Microsoft Training Retailers in FUD, Cluelessness and Cluefulness around Patents, and More

I managed to catch up a little bit yesterday after getting home from my travels. Catching up involved mostly just flagging things to read later, though, not so much the actual reading and note taking.

  • Microsoft teaching retails to spread FUD about Linux
    Emil at Ars Technica has screen shots of a dodgy quiz for Best Buy staff intended to push their message of Windows 7’s superiority to Linux, content which is continuous with their years of fear, uncertainty and doubt. Reading through this, you get a pretty clear sense of the Redmond giant’s nervousness in the netbook category.
  • A chilling demonstration of how broken software patents are
    If you read the linked piece, you get a pretty clear impression of a company that in no way contributes anything useful to the technology industry. There seems to be some pretty serious self delusion, including their trick to avoid “technically” being a patent troll.
  • Intel’s Grove suggest patents should be used or lost
    Mike Masnick has the details at Techdirt, a pretty good contrast to the Myhrvold piece. Grove seems to have a really good grasp of how the patent system as applied to computing technology has the opposed effect from that stated in the progress clause.
  • Network surveillance an unintended consequence of copyright
    I think the original post to whom Cory links understates this. Starting from a maximalist view of enforcing copyright, universal network surveillance and all of the privacy risks that go along with that, seem pretty inevitable.
  • Why anonymized data really isn’t
    This Ars piece by Nate Anderson details a new paper by law professor Paul Ohm. He digs into research done over the past handful of years showing how it is possible to “re-identify” data that is supposed to be anonymous. Ohm uses these examples, many which Anderson recaps in the article, to point out the critical gap in privacy laws that have traditionally been fixated on protected personally identifying information, a tact that does nothing for recovery of identities from presumed anonymous data.
  • Concerns with Google Books specific to academics
    Unrelated to the privacy and monopoly concerns raised by others, here the issue seems to be the centralization of editing and maintenance.
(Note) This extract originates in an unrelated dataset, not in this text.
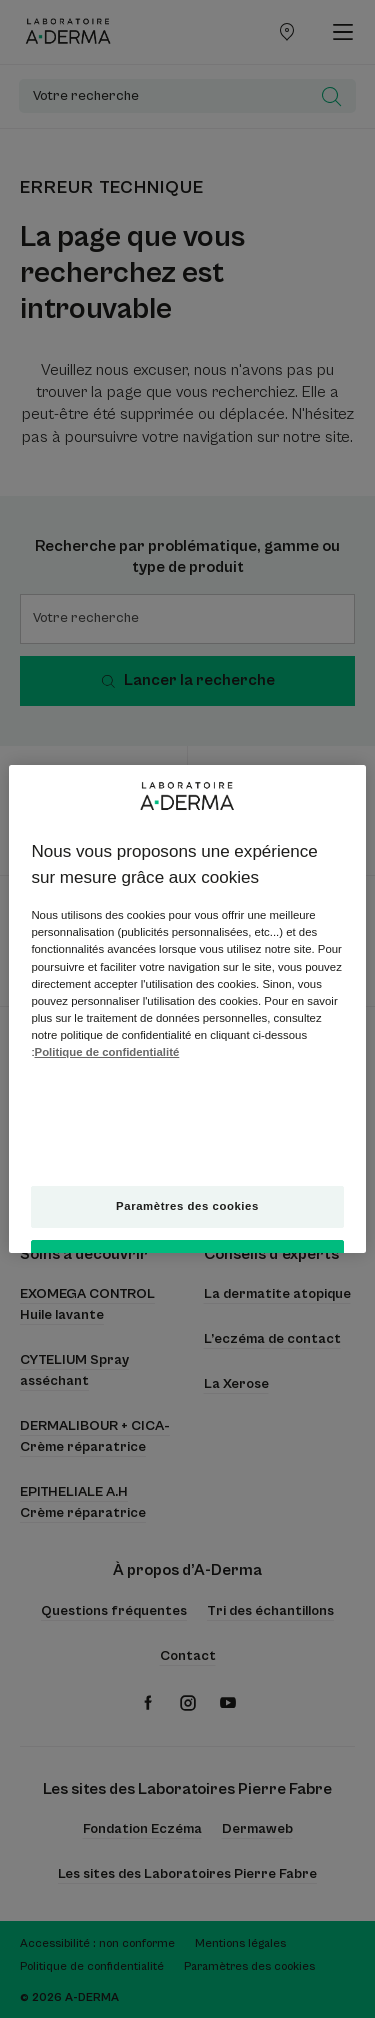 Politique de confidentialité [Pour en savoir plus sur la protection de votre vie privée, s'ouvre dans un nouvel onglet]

Nunberg, who has been writing about these issues, points out a variety of errors in the project’s metadata and the implication is that Google is a bottleneck, no matter how well meaning, in an time when folks are more used to distributed control, like Wikipedia.
  • One real time web standard gaining adoption
    According to RWW, WordPress has implemented Dave Winer’s proposed syndication for real time updates, RSSCloud. They have a related piece, linked from this post, of an aggregator that has also implemented the technology. This has me curious about the fragmentation risk here, that Google and FriendFeed has selected PubSubHubbub; can these be made to interoperate? Or will it be largely irrelevant like the practical differences between RSS and Atom?
  • Child safety software sells their data to marketers
    Cory posts the relevant details. It confirms my biggest concern with censor-ware of any kind, namely these sorts of unintended uses. And where they are logging data, in this case IMs, the more valuable that data, the more likely someone else will get it, either through theft or, as in this case, via a pretty shameful profit motive.
  • Details on one of the Apps for America 2 contest
    I linked to the finalist list last week, RWW has some good details on the one for which I voted. This entry is also open source, using a very liberal MIT license and you can clone their sources from github. No further insight into incorporating local data sources in addition to federal ones.
  • Web browser inspired by Unix philosophy
    I like the idea, I will readily admit it, but kind of question its usefulness compared to something like curl. Having to write your own scripts for bookmarks, downloads and such would seem to be tedious to me with little upside. I am sure it does open things up to the point where someone could do something wickedly surprising far simpler than via an extension mechanism.